دخان المدخنين وجودة الهواء داخل المباني العامة في مدينة غزة

عزالدين ابو العيش، أ. ب. سيدينبرغ، ر. د. كينيدي، ف. و. ريس

الخلاصـة: يعد دخان المدخنين من الأسباب الرئيسية للأمراض وللوفيات التي يمكن تَوَقِّيها في إقليم شرق المتوسط. وقد هدف الباحثون إلى تقييم آثار دخان المدخنين على جودة الهواء وعلى الجسيمات المعلقة التي يمكن استنشاقها (MP2.5) والتي تنبعث خلال تدخين السجاير والشيشة، فقاسوا تلك الجسيمات داخل وخارج مواقع عامة، منها 18 موقعاً يسمح بالتدخين و5 مواقع لا تسمح بالتدخين في مدينة غزة. فوجدوا أن المستوى الدارج median للتعرض للجسيمات MP2.5 في المواقع التي تسمح بالتدخين يعادل 117 مكروغرام/م3، أي أكثر من أربعة أضعاف ما تَنُصُّ عليه الدلائل الإرشادية لمنظمة الصحة العالمية للتعرض اليومي للجسيمات MP2.5 وهو 25 مكروغرام/م3. وقد كان المستوى الدارج للجسيمات MP2.5 داخل المواقع التي تسمح بالتدخين 117 مكروغرام/م3 أعلى بقدرٍ يُعتدُّ به إحصائياً مما هو عليه في المواقع الخارجية (43 مكروغرام/م3)، وأعلى بقدرٍ يُعتدُّ به إحصائياً من المستوى الدارج داخل المواقع التي لا تسمح بالتدخين (40 مكروغرام/م3). وبالمقابل فإن مستويات الجسيمات في خارج المواقع التي لا تسمح بالتدخين (35 مكروغرام/م3) لم تختلف عن المستويات المناظرة داخل المباني (40 مكروغرام/م3). وخلص الباحثون إلى أن حماية الموظفين وعامة الناس من التعرض لدخان المدخنين يستوجب سياسات لحظر التدخين في المناطق العامة في مدينة غزة.

ABSTRACT Second-hand smoke is a major cause of preventable disease and death in the Eastern Mediterranean Region. To assess how second-hand smoke impacts air quality, respirable suspended particles (PM2.5), which are emitted during cigarette and waterpipe smoking, were measured inside and outside of 18 smoking and 5 non-smoking public venues in Gaza city. Median PM2.5 level inside the smoking venues was 117 µg/m3, which exceeds the WHO guidelines for daily PM2.5 exposure (25 µg/m3) by more than 4-fold. The median level inside the smoking venues (117 µg/m3) was significantly higher than outside the venues (43 µg/m3), and significantly higher than the median level inside non-smoking venues (40 µg/m3). By contrast, particulate levels outside non-smoking venues (35 µg/m3) did not differ from the corresponding levels inside (40 µg/m3). To protect employees and the public from second-hand smoke exposure, policies prohibiting smoking in public places are needed in Gaza city.

Tabagisme passif et qualité de l'air intérieur dans des lieux publics de la ville de Gaza

RÉSUMÉ Le tabagisme passif est une cause majeure de morbi-mortalité évitable dans la Région de la Méditerranée orientale.
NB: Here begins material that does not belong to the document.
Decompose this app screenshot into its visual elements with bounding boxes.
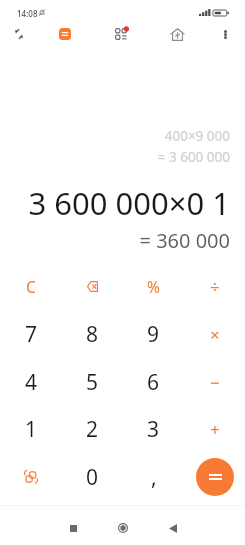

Pour évaluer l'impact du tabagisme passif sur la qualité de l'air, les particules respirables en suspension (PM2,5) émises pendant la consommation de cigarettes et de pipes à eau ont été mesurées à l'intérieur et à l'extérieur de 18 lieux publics fumeurs et 5 lieux publics non-fumeurs de la ville de Gaza. Le taux de PM2,5 moyen à l'intérieur des lieux fumeurs était de 117 µg/m3, un taux plus de quatre fois supérieur aux recommandations de l'Organisation mondiale de la Santé pour l'exposition quotidienne aux particules fines (25 µg/m3). Le taux intérieur médian des lieux fumeurs (117 µg/m3) était nettement supérieur au taux extérieur (43 µg/m3) et significativement supérieur au taux intérieur médian des lieux non-fumeurs (40 µg/m3). En revanche, les taux de particules à l'extérieur des lieux non-fumeurs (35 µg/m3) et à l'intérieur de ces mêmes lieux (40 µg/m3) étaient similaires. Afin de protéger les employés et le public de l'exposition au tabagisme passif, des politiques interdisant le tabagisme dans les lieux publics sont nécessaires dans la ville de Gaza.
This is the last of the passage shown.